→ YOUR TASK: Return, from the material below, each line in which "Bulgaria" occurs.

→ DATASET EXCERPTS:
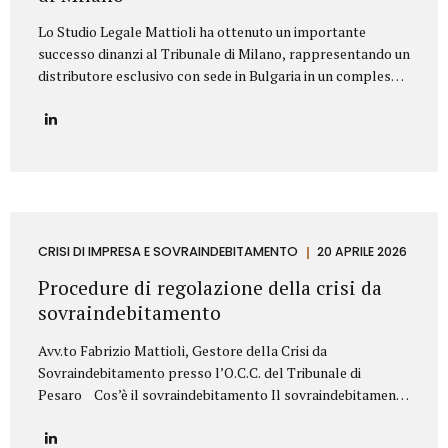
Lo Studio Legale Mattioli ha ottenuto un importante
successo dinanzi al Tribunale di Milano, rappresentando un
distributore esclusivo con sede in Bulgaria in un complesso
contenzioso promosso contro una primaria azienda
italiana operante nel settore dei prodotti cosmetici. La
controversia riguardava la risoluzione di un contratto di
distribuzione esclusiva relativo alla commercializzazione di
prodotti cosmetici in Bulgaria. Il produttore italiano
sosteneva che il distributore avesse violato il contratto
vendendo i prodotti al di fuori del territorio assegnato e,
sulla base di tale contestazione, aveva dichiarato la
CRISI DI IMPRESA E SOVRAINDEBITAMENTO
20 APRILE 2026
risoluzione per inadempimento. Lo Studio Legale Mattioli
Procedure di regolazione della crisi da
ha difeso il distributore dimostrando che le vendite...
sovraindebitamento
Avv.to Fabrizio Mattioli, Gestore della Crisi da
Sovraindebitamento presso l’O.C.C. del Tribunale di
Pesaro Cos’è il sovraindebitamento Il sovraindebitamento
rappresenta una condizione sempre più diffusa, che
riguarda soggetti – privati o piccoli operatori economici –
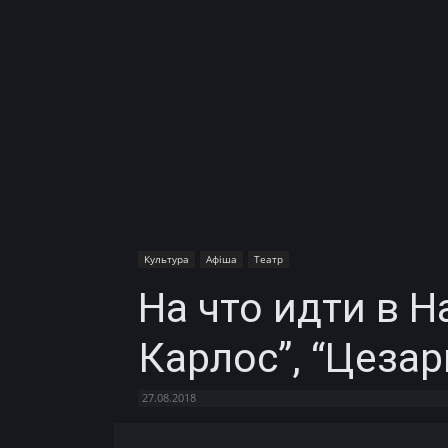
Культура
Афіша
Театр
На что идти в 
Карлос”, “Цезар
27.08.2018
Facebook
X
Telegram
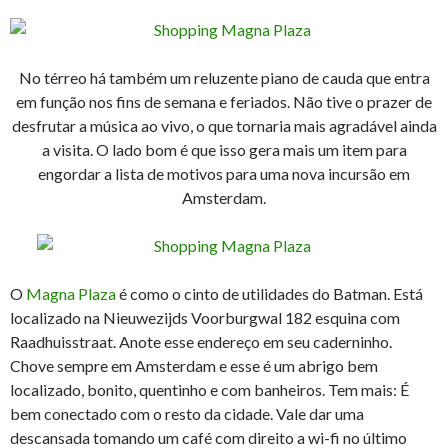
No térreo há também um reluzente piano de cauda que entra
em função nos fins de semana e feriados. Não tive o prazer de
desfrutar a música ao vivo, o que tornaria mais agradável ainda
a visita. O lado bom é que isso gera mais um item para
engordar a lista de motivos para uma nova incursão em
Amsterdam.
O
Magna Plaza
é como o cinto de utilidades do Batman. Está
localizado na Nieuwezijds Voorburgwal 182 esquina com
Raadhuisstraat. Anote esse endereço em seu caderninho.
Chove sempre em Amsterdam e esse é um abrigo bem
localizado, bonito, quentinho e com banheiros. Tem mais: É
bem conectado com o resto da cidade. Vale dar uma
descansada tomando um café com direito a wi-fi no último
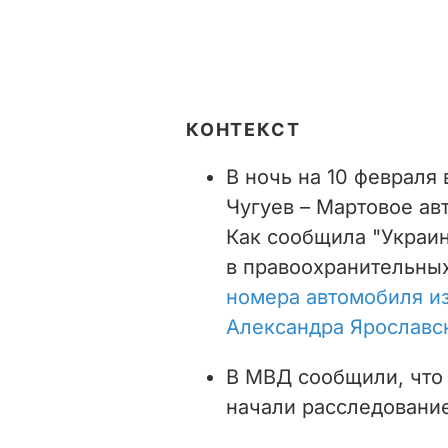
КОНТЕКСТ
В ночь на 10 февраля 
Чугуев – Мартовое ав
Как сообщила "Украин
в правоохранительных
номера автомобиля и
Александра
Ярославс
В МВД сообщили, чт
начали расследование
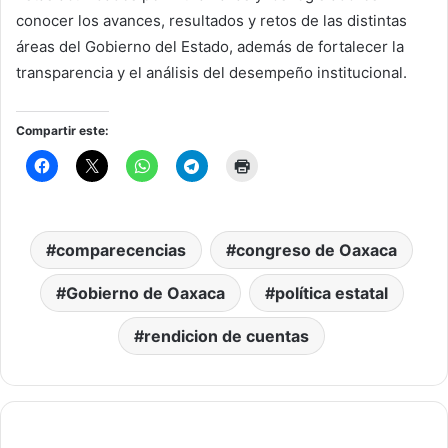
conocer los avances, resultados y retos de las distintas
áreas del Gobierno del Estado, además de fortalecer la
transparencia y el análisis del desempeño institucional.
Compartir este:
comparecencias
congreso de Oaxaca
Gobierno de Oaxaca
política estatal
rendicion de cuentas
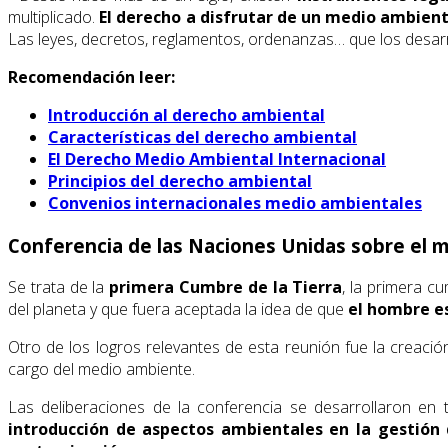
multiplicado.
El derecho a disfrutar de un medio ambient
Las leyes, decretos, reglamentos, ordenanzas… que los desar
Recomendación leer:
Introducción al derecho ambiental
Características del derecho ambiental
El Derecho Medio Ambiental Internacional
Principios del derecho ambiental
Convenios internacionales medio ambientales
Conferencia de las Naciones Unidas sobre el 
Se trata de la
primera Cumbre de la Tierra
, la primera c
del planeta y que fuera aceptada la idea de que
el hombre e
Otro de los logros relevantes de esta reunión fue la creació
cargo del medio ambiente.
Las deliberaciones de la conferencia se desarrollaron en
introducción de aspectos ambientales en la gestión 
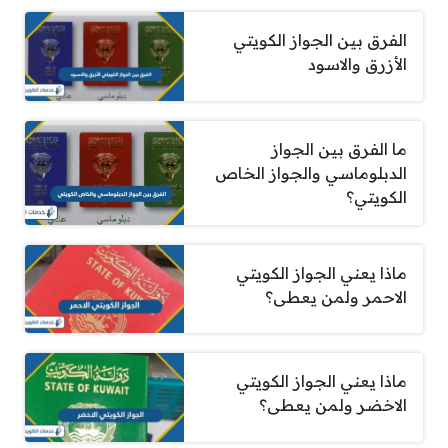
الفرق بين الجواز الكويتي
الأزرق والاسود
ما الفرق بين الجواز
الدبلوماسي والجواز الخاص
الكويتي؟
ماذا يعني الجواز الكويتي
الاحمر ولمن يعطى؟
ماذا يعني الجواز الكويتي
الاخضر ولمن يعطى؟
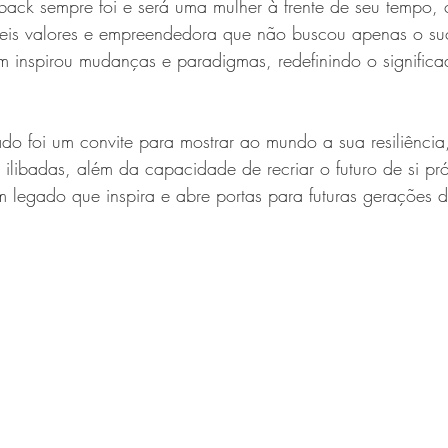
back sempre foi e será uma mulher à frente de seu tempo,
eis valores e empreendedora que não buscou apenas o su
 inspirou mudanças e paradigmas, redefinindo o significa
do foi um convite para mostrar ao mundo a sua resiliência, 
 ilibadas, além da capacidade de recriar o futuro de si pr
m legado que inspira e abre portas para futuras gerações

→ EXERCISE RESPONSE:
distributore esclusivo con sede in Bulgaria in un complesso
prodotti cosmetici in Bulgaria. Il produttore italiano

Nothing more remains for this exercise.